Brief:
Write out, exactly and in full, the line where "Mask anything matching" appears together with all lines that follow it in the entries below. Do not include pictures.

Dataset entries:
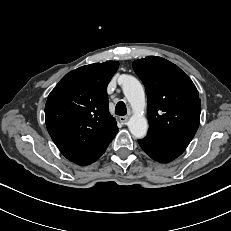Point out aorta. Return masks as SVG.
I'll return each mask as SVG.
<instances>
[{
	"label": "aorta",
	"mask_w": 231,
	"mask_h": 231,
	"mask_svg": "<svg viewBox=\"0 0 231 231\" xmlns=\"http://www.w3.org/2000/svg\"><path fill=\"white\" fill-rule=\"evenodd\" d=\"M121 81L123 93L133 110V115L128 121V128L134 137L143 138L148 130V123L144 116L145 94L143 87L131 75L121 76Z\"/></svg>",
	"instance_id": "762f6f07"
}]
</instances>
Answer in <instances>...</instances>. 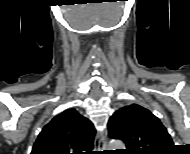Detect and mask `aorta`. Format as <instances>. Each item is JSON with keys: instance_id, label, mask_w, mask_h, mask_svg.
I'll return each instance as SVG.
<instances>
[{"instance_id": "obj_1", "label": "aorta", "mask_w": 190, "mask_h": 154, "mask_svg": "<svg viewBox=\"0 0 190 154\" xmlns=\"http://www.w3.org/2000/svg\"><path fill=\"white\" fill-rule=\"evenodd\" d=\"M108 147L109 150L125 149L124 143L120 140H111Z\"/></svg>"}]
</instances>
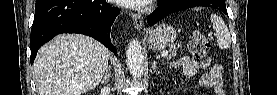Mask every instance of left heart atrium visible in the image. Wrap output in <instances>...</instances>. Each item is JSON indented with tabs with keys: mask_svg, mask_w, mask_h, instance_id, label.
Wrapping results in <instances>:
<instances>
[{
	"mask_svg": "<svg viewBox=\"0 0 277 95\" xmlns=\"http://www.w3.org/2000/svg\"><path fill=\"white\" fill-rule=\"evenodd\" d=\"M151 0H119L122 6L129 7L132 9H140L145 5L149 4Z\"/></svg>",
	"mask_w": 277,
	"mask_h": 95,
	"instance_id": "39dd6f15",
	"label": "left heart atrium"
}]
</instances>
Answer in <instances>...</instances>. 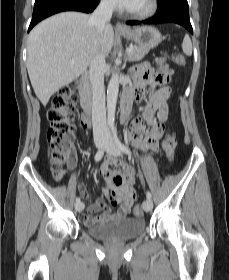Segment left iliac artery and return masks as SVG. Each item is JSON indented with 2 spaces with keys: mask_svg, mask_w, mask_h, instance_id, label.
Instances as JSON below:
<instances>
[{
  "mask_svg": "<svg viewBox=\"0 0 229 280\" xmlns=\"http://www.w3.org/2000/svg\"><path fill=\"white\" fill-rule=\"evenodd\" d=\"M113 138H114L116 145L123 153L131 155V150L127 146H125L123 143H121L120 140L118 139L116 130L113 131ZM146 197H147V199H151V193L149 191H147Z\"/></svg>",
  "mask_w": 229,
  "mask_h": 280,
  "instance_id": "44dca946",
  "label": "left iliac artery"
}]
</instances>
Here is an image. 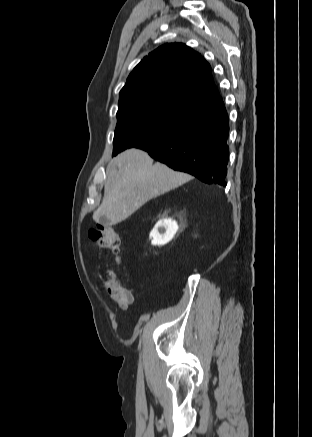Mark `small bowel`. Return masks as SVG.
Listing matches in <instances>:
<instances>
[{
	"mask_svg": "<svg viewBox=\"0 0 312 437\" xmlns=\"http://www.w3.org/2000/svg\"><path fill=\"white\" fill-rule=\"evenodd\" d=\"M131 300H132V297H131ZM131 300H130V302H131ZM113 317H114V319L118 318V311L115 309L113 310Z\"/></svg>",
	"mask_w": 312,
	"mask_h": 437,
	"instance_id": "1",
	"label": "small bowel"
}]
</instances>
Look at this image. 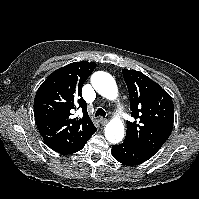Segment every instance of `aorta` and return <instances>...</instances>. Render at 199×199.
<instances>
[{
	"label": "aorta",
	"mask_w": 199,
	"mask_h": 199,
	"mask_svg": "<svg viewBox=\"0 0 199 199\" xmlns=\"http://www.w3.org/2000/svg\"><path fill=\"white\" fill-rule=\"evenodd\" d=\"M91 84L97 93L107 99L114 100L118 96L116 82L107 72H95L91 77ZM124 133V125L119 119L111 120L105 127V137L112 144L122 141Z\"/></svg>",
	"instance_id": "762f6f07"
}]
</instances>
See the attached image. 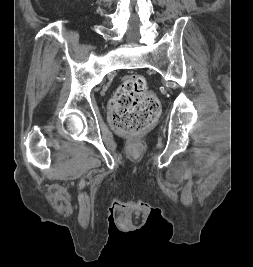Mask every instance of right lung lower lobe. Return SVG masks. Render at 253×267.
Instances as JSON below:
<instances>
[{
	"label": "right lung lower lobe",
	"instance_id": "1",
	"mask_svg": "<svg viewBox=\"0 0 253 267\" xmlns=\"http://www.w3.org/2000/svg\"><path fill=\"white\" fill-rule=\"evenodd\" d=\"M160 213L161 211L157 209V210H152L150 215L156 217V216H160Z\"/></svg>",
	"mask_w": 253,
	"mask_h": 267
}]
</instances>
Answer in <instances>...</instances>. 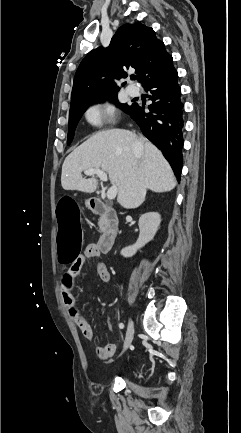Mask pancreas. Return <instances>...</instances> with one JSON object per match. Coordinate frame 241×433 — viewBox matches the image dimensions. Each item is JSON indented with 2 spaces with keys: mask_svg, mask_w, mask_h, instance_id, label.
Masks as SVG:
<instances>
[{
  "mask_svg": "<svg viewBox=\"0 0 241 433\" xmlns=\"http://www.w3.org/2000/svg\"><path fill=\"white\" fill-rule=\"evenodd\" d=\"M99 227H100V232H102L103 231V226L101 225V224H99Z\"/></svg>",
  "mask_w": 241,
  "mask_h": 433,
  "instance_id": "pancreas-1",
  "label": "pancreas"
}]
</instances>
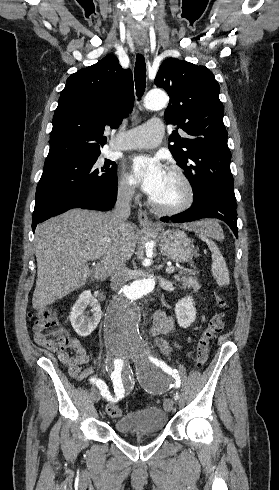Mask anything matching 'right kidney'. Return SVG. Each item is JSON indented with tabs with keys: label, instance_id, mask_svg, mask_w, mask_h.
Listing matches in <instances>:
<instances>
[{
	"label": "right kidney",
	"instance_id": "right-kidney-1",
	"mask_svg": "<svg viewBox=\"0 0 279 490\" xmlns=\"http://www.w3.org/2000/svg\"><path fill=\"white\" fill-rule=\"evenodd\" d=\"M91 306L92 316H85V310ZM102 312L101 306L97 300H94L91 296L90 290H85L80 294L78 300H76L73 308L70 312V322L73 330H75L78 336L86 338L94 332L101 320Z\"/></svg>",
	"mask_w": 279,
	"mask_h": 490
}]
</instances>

Task result:
Mask anything matching 'right kidney'. Return SVG. Each item is JSON indented with tabs with keys: label, instance_id, mask_svg, mask_w, mask_h.
Listing matches in <instances>:
<instances>
[{
	"label": "right kidney",
	"instance_id": "right-kidney-1",
	"mask_svg": "<svg viewBox=\"0 0 279 490\" xmlns=\"http://www.w3.org/2000/svg\"><path fill=\"white\" fill-rule=\"evenodd\" d=\"M91 306L92 316H85V310ZM102 312L101 306L97 300H94L91 296L90 290H85L80 294L78 300H76L73 308L70 312V322L73 330H75L78 336L86 338L94 332L101 320Z\"/></svg>",
	"mask_w": 279,
	"mask_h": 490
}]
</instances>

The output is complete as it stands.